Comparison of experiment and quantum chemical results for anisole. The experimental weighted average value \(\Delta_{{\text{f}}} H_{{\text{m}}}^{{\text{o}}}\) (liq, 298.15 K) = −116.9 ± 0.7 kJ.mol−1 derived for anisole in Table 9 and the experimental weighted average value \(\Delta_{{\text{f}}} H_{{\text{m}}}^{{\text{o}}}\) (298.15 K) = (46.6 ± 0.2) kJ.mol−1 evaluated in Table 11 give the experimental the gas-phase enthalpy of formation value \(\Delta_{{\text{f}}} H_{{\text{m}}}^{{\text{o}}}\) (g, 298.15 K)exp = −70.3 ± 0.7 kJ.mol−1 according to Eq. 4. This experimental result for anisole is in very good agreement with the theoretical value \(\Delta_{{\text{f}}} H_{{\text{m}}}^{{\text{o}}}\) (g)G4 = −71.3 ± 3.5 kJ.mol−1 calculated in this work with the high-level quantum chemical method G4, as well as with the theoretical value \(\Delta_{{\text{f}}} H_{{\text{m}}}^{{\text{o}}}\) (g)theor = −70.8 ± 3.2 kJ.mol−1 [5] calculated with significantly more sophisticated W2-F12 method.

Conclusions

The consistent sets of standard molar thermodynamic properties of formation and phase transitions for phenol, benzaldehyde, and anisole were evaluated in this work.
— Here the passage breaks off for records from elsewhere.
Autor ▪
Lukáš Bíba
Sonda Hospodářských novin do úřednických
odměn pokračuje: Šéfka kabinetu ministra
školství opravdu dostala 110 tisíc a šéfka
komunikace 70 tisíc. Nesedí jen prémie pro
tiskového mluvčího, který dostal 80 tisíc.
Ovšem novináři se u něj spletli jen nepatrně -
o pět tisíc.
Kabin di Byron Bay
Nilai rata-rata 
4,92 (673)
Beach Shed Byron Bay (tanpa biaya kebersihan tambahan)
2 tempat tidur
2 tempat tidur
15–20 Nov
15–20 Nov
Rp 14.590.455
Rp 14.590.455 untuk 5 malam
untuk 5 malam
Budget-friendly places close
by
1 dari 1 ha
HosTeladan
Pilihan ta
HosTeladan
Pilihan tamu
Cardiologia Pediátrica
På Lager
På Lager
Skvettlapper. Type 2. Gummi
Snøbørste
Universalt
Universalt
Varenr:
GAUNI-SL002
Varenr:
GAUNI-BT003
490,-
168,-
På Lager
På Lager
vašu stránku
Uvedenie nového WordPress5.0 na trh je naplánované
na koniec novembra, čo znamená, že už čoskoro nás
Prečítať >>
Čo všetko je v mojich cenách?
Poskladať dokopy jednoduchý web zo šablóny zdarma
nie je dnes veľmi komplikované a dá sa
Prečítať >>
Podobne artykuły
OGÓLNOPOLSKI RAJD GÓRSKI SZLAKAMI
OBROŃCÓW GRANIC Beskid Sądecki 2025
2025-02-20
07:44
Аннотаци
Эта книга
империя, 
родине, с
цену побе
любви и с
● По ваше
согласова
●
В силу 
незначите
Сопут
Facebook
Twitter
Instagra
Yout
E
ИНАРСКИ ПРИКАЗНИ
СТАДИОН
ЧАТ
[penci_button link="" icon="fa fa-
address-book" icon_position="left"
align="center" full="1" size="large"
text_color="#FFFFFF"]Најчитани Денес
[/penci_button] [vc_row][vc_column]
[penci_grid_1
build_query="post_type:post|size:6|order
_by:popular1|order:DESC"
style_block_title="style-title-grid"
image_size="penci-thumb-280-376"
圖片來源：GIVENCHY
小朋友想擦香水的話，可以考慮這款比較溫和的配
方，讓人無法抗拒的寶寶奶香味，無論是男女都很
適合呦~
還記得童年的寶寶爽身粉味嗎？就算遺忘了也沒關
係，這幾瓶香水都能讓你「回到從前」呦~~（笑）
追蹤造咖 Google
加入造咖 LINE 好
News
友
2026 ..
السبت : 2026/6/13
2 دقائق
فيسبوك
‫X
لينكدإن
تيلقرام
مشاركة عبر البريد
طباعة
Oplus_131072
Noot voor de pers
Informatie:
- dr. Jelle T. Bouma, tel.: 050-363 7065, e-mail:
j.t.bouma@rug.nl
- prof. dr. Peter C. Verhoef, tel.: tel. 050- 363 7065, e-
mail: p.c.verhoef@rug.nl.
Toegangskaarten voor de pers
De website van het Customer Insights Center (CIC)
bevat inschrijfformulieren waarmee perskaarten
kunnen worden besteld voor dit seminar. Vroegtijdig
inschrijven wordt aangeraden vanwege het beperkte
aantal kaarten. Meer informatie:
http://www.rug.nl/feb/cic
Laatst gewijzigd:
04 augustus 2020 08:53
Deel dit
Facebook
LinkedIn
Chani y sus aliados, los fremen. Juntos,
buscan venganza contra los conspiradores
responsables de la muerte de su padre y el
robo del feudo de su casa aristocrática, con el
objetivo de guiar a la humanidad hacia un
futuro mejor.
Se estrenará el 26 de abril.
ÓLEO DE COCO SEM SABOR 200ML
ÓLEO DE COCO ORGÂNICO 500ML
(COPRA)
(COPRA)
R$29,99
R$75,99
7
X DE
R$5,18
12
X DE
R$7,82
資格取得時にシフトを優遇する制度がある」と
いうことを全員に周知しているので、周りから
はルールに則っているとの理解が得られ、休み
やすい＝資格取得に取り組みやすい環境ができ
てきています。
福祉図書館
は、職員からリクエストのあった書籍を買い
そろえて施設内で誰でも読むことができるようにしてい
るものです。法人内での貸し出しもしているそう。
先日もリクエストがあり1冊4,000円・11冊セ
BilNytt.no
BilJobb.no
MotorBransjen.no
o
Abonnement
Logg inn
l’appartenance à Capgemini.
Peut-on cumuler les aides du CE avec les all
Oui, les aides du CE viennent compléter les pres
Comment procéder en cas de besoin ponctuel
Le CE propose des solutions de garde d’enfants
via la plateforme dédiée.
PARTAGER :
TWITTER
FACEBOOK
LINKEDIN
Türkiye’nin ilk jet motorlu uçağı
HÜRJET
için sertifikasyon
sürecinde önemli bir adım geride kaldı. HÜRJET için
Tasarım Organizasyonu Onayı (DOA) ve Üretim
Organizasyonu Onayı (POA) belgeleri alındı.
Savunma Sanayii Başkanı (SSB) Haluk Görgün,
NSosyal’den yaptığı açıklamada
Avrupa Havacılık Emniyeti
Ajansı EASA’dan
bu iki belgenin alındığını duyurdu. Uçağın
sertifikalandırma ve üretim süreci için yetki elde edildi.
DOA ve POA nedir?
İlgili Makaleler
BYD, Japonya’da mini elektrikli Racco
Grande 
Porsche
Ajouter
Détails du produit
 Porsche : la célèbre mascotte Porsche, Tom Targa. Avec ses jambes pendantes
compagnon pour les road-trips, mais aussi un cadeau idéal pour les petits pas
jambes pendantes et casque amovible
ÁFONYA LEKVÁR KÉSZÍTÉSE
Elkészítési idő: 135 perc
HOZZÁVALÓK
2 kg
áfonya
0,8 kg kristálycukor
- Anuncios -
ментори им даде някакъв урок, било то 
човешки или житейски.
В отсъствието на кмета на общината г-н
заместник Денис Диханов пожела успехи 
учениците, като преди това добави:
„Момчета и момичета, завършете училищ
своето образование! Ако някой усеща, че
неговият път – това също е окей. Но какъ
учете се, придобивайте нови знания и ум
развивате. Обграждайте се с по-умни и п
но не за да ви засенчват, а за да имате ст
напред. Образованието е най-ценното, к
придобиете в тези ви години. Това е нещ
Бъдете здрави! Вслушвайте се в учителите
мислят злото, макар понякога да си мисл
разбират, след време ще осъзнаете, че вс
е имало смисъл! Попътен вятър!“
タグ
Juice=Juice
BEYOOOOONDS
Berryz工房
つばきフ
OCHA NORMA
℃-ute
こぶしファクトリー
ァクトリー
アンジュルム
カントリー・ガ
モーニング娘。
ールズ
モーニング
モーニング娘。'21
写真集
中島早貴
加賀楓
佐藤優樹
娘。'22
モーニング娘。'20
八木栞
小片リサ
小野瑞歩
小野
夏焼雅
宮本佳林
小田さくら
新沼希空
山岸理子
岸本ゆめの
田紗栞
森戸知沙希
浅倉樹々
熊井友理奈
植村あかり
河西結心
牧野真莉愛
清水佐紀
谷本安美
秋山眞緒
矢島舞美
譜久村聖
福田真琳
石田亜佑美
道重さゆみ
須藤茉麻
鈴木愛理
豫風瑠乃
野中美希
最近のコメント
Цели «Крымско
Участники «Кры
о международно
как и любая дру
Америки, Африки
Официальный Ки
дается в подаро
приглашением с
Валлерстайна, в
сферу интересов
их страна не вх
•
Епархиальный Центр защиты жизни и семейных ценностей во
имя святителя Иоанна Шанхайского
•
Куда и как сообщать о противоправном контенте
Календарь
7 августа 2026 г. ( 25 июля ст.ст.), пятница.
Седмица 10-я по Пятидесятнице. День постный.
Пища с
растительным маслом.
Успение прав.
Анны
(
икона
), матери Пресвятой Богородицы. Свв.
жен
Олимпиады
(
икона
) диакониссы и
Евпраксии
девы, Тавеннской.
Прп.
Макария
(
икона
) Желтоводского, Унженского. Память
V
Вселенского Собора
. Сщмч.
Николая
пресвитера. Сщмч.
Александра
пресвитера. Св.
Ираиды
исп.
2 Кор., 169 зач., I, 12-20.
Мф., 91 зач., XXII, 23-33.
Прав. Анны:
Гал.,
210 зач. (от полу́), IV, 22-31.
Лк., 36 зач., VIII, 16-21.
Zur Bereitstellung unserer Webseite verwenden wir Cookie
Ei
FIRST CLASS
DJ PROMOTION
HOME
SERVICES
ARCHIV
The data on the resulting experimental gas-phase enthalpies of formation were in close agreement with the theoretical values calculated using the high-level quantum-chemical methods. Thermodynamic properties for these benzene derivatives, which model lignin structural units, were recommended as reliable benchmark properties for thermochemical calculations of the energetics of the lignin valorisation technologies.